For the diaspora, the central task is epistemic adulthood. To me, that means distinguishing opposition to the regime from consent to war, and anti-war critique from regime loyalty. It means refusing the intoxicating fantasy that bombardment can perform democratic pedagogy. It means acknowledging that a population can be simultaneously oppressed by domestic autocracy and endangered by external punishment regimes. Most of all, it means resisting the conversion of legitimate rage into a permanent marketplace of distortion.
That epistemic adulthood has practical consequences. It asks us to cite better, pause longer, and speak with fewer theatrics when evidence is uncertain. It asks academics, journalists, and activists—including me—to separate interpretation from assertion and to mark the limits of what we know. It also asks institutions in exile to reward correction instead of punishing it. A political culture that cannot revise itself cannot democratize itself. Humility, in this sense, is not weakness; it is infrastructure.
I believe the future of Iranian political imagination depends less on who shouts the loudest than on who restores standards of argument under pressure.
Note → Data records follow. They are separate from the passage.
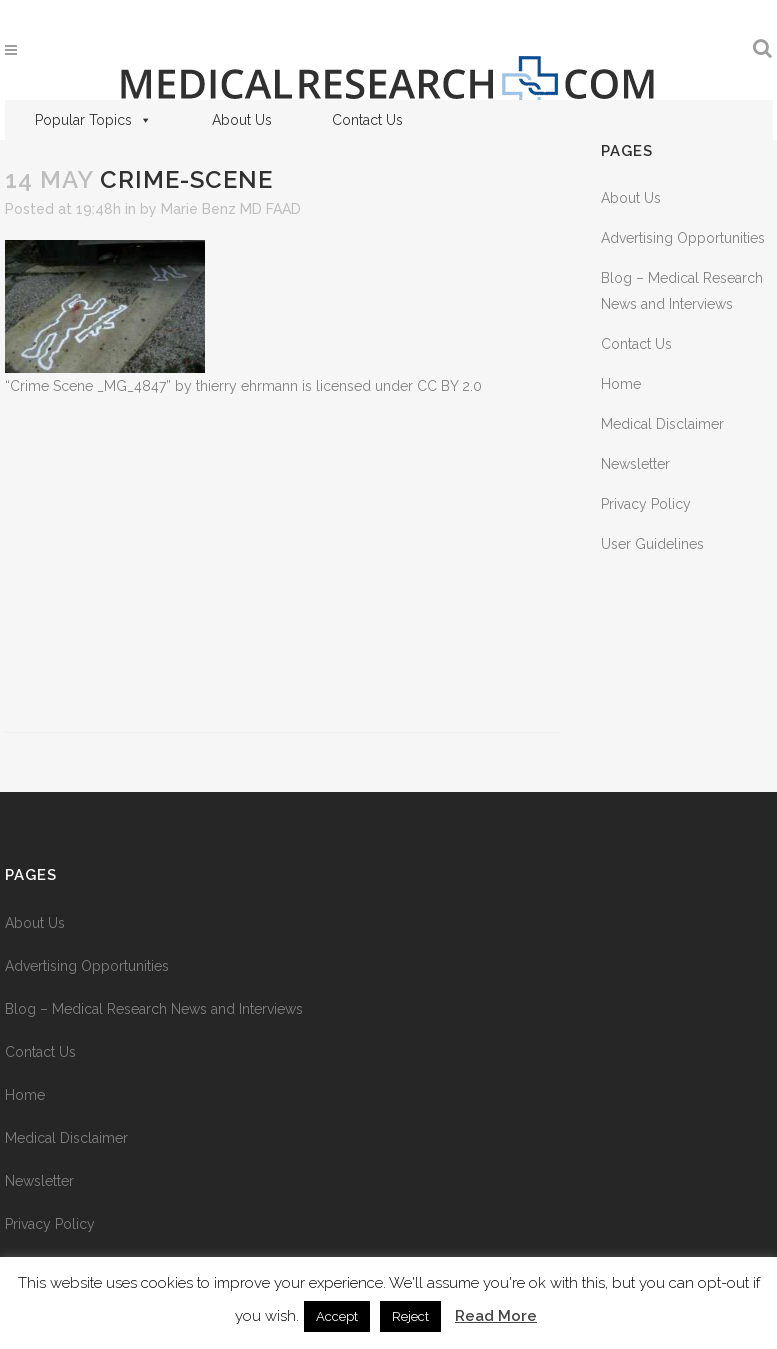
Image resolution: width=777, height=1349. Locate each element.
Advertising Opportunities (683, 238)
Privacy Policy (646, 504)
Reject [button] (410, 1316)
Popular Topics (93, 120)
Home (621, 384)
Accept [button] (337, 1316)
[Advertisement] (283, 565)
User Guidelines (652, 544)
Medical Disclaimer (662, 424)
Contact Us (367, 120)
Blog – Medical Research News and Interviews (154, 1009)
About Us (242, 120)
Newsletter (635, 464)
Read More (496, 1316)
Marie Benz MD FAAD (231, 209)
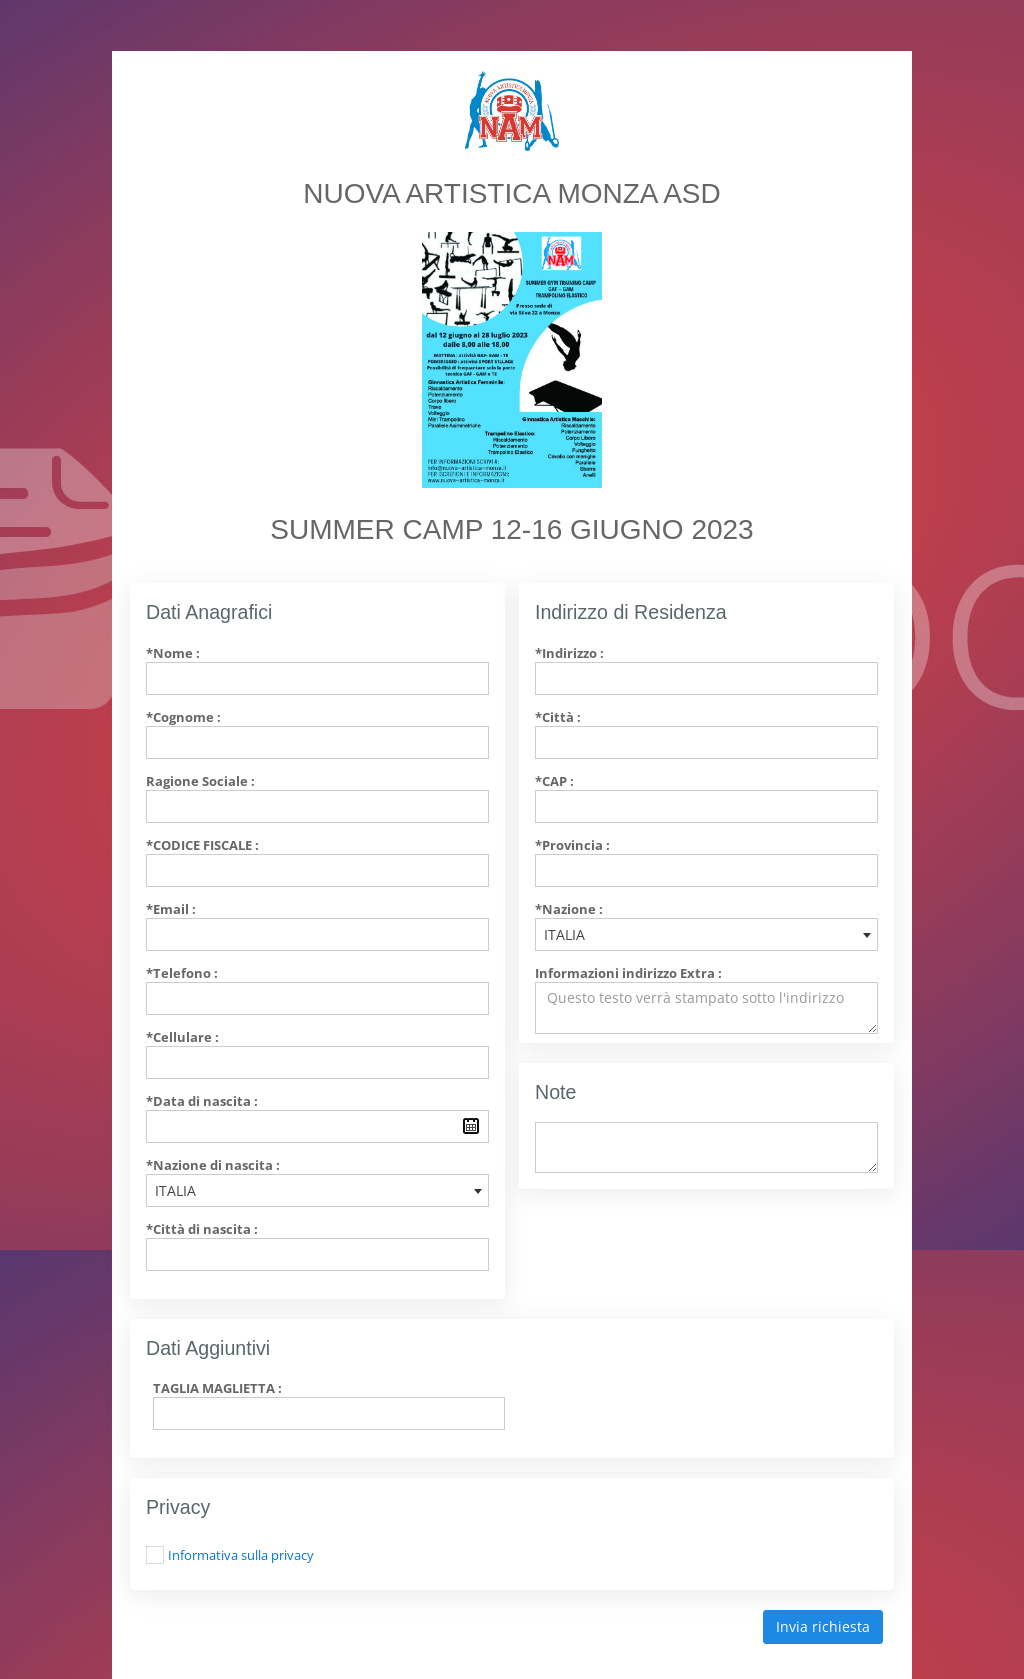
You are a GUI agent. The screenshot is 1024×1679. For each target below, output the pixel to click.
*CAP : (554, 781)
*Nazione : (569, 909)
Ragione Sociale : (200, 781)
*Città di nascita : (202, 1229)
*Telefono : (182, 973)
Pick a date (471, 1126)
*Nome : (173, 653)
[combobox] (317, 1190)
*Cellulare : (182, 1037)
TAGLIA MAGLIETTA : (217, 1388)
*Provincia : (572, 845)
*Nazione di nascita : (213, 1165)
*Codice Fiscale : (202, 845)
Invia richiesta (823, 1626)
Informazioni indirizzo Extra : (628, 973)
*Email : (171, 909)
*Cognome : (183, 717)
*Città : (558, 717)
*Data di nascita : (202, 1101)
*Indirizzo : (569, 653)
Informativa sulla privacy (241, 1555)
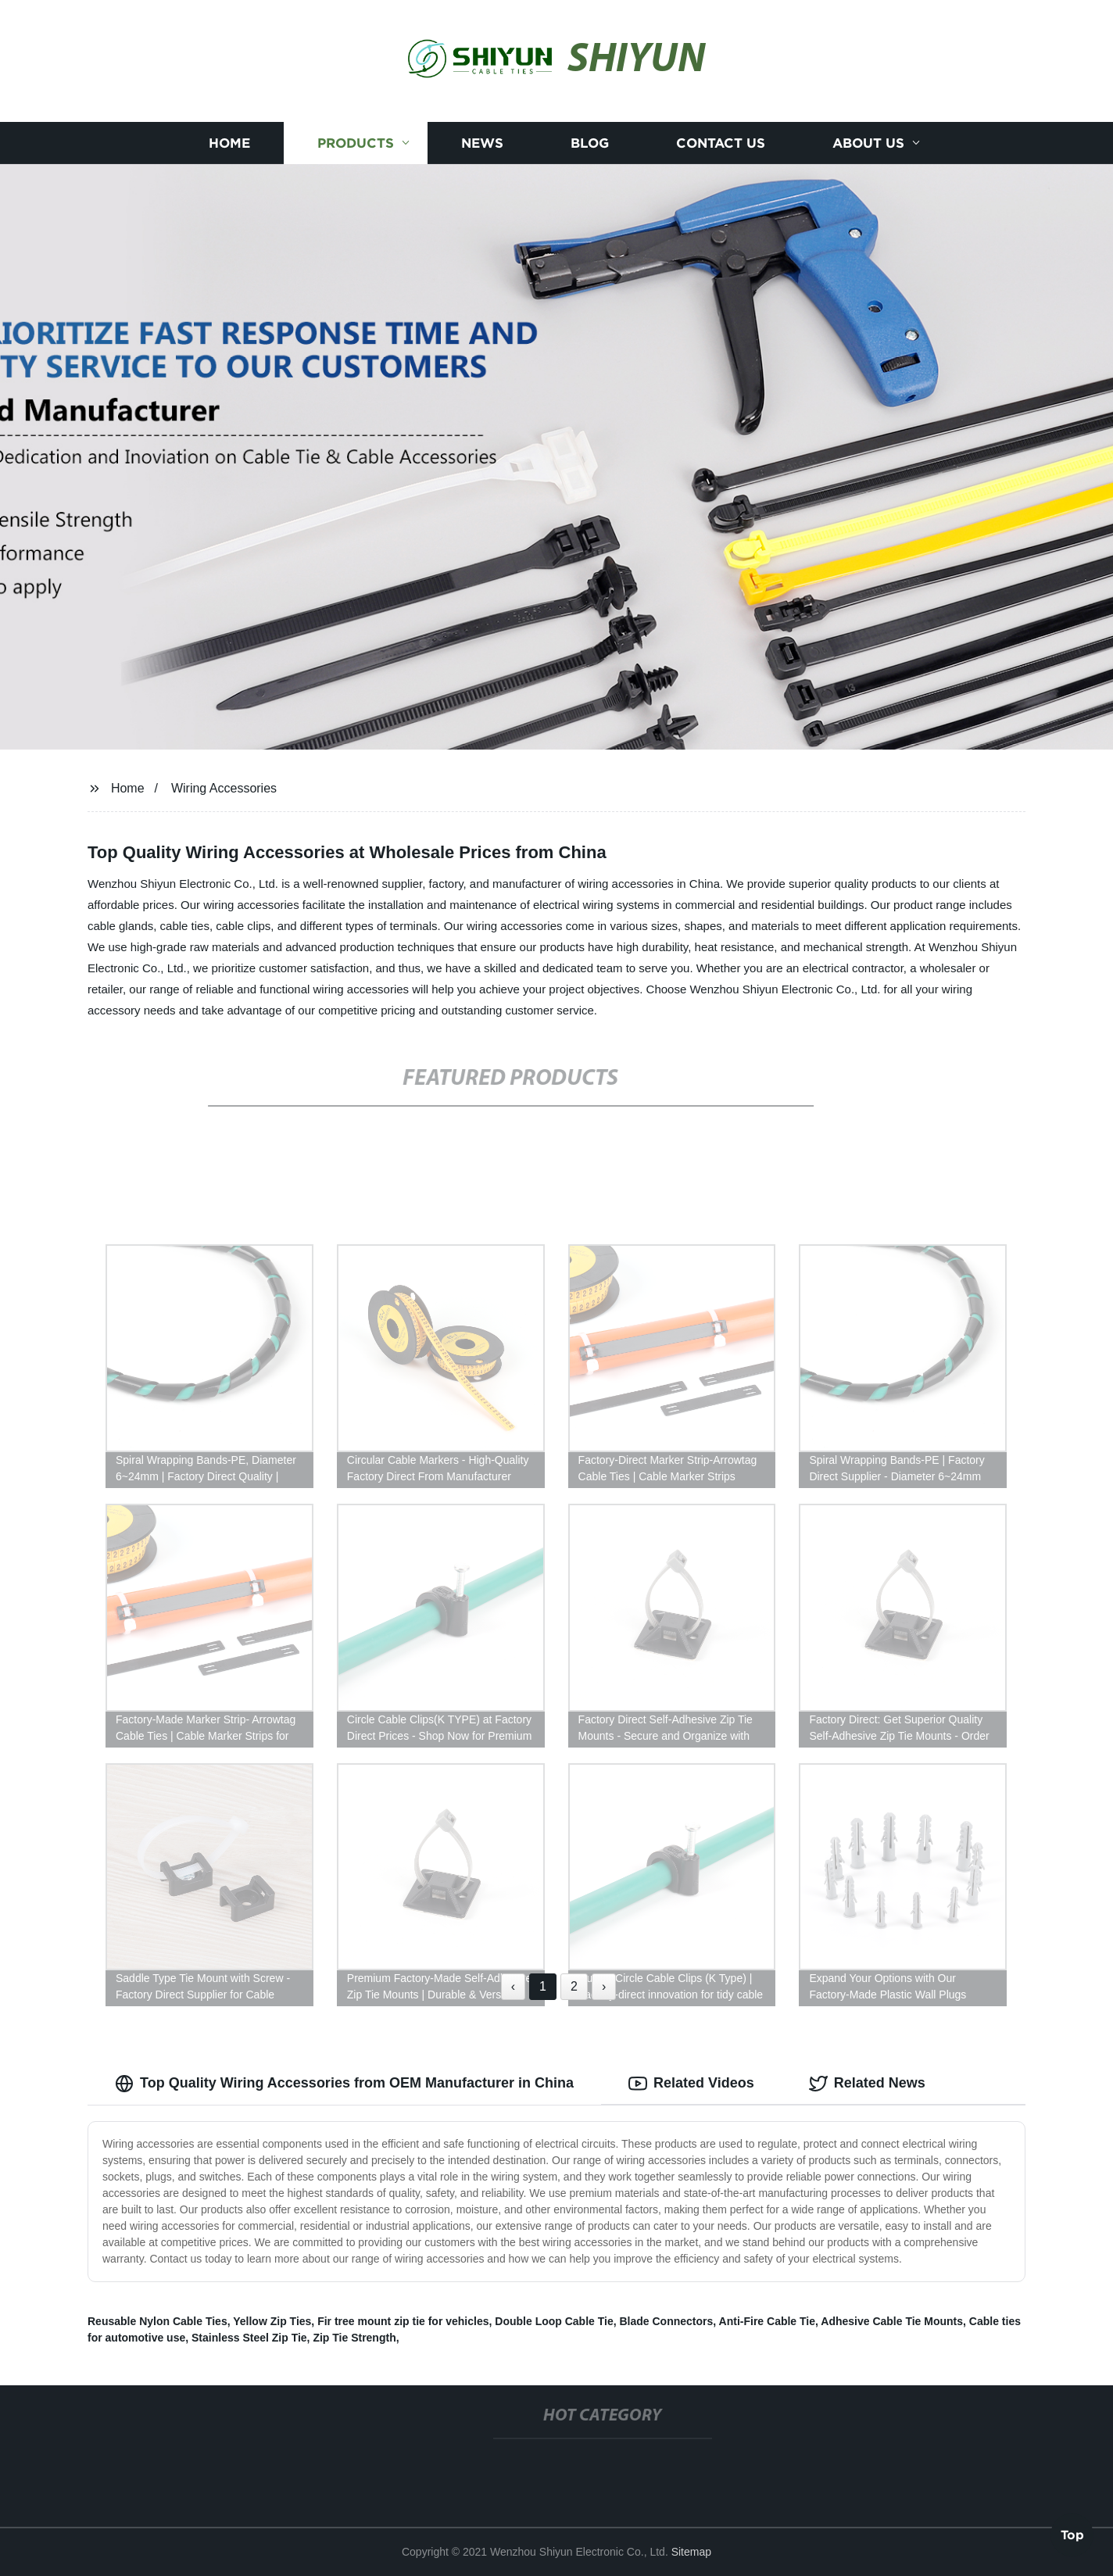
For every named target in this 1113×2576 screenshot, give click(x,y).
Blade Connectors (667, 2321)
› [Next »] (604, 1986)
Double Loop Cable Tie (554, 2321)
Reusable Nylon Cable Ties (157, 2321)
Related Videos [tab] (691, 2083)
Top (1072, 2534)
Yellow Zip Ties (272, 2321)
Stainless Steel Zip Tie (249, 2337)
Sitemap (691, 2552)
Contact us (720, 142)
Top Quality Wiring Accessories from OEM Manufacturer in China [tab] (344, 2083)
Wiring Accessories (224, 788)
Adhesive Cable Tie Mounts (892, 2321)
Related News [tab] (867, 2083)
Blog (590, 142)
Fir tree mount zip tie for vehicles (403, 2321)
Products (355, 142)
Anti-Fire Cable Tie (767, 2321)
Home (229, 142)
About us (868, 142)
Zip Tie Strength (354, 2337)
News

If our public sphere remains hostage to algorithmic panic and geopolitical ventriloquism, diaspora politics will continue mistaking amplification for insight. But if analytical rigor, historical memory, and moral consistency are reintroduced into debate, a different possibility emerges: criticism that neither flatters power nor licenses catastrophe. In that narrower and harder space, truth becomes less theatrical, but far more useful.